So WASCO Wants To Keep Fee On The Public.
DREDGING the John Compton Dam is set to cost more both in terms of money and time to get the job done.
THE VOICE was told yesterday that when the Water and Sewerage Company (WASCO) applied to the National water and Sewerage Commission two years ago for a tariff review to finance the project, the cost was estimated at $6 million and the work was to have been completed in two years.
Now, however, both WASCO and the Commission have concluded that the amount needed to do the job will be in excess of $6 million, although no actual figure has been given and that completing the work will take longer than two years.

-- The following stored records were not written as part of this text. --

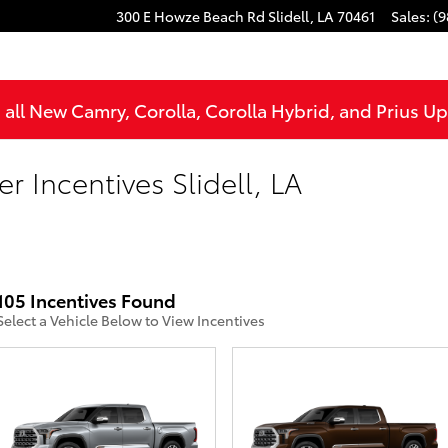
300 E Howze Beach Rd
Slidell
,
LA
70461
Sales
:
(9
all New Camry, Corolla, Corolla Hybrid, and Prius U
r Incentives Slidell, LA
105 Incentives Found
Select a Vehicle Below to View Incentives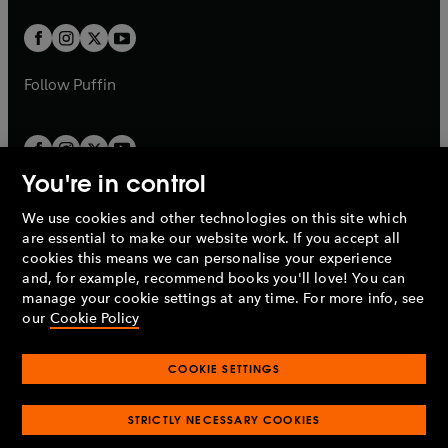
t
w
w
b
b
a
a
t
t
b
b
a
a
b
b
Follow
Puffin
You're in control
We use cookies and other technologies on this site which
Penguin Books Limited
are essential to make our website work. If you accept all
A
Penguin Random House
Company.
cookies this means we can personalise your experience
© 1995 –
2026
Penguin Books Ltd. Registered number: 861590
and, for example, recommend books you'll love! You can
England.
Registered office: One Embassy Gardens, 8 Viaduct
manage your cookie settings at any time. For more info, see
Gardens, London, SW11 7BW, UK.
our
Cookie Policy
COOKIE SETTINGS
Privacy policy
Cookies policy
Cookie settings
O
O
Opens
p
p
STRICTLY NECESSARY COOKIES
in
Modern slavery statement
Accessibility
Product recalls
O
O
O
e
e
a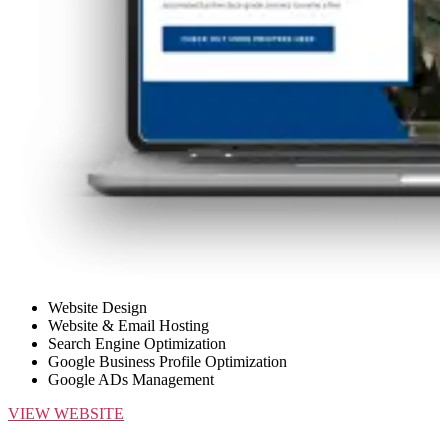
Website Design
Website & Email Hosting
Search Engine Optimization
Google Business Profile Optimization
Google ADs Management
VIEW WEBSITE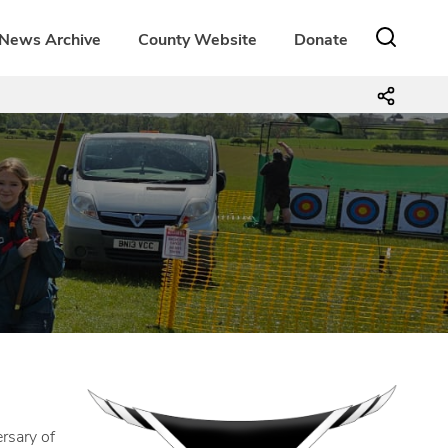
News Archive
County Website
Donate
rsary of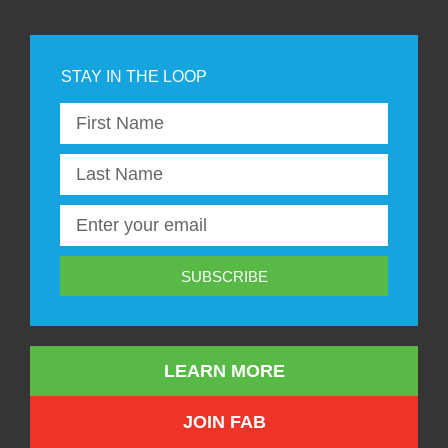
SUBSCRIBE
LEARN MORE
JOIN FAB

As a result, WASCO has requested of the Commission an extension of the dredging fee that was approved and established in April 2013 for the purpose of de-silting the John Compton Dam.
The Commission, however, has not yet made a decision whether to grant the request or not.
“We are now perusing the document received from WASCO after which we will make a determination. It is a voluminous document, about 1000 pages,” the Commission’s Executive Director, Kelly Joseph told THE VOICE yesterday.
He added that perhaps next week the Commission will put WASCO’s request in the public domain so as to solicit comments which will be taken into consideration in the Commission’s final decision on WASCO’s request.
The request is within the ambit of a proviso contained in documents overseeing the use of the fee. WASCO can make that request providing it supplies the Commission with documentary evidence supporting its case for an extension of the fee.
The dredging fee was part of a 66.15 percent increase in water rates secured by WASCO in 2013 to improve its financial condition and put it in a better position to serve consumers.
WASCO, at the time, noted in its application for a tariff review that the amount to dredge the dam was $6 million and that the project should not take more than two years to be completed.
As a result, the Commission believed that if the dredging would take only two years to be completed at a cost of $6 million then it was necessary to decouple the cost for the dredging from the new tariff, since the dredging was more consistent with a project. Hence, the 10.43 percent was decoupled from the general tariff increase.
St Lucians began paying the dredging tax in September 2013 and this tax was to have been abolished at the end of August. But now WASCO wants it to continue.
The Commission had described the 10.43 percent as a grant or a free loan to WASCO to correct the myriad of challenges faced by the dam to meet the needs of the consuming public. However, while the grant or free loan does not require re-payment, it is condition based.
The conditions were reviewed not too long ago with a view of making them more robust because the Commission felt that the conditions contained in the Final Determination Notice 2013 were not sufficiently sound and therefore required reassessment.
The Commission earlier this year noted that the process for developing these new conditions started in January 2015 and involved consultation with key stakeholders. Further, that the issuance of additional rules/conditions is not unprecedented, neither unique to Saint Lucia because the Office of Utilities Regulations (OUR) of Jamaica did likewise with the energy sector’s Electricity Improvement Fund (EIF).
On 18 May, 2015 the Commission released an order containing additional conditions for managing the dredging fees, the intention being to strengthen the regulator’s oversight of the fee.
As at 30 April 2015, the Dredging Fund account balance was reported at EC $8,433,235.19. Funds from this account have been used for the payment of a study commissioned to delineate the way forward for the dredging project. Additionally, there is a shortfall balance of EC$1,683,983.74 which WASCO has been working towards eliminating.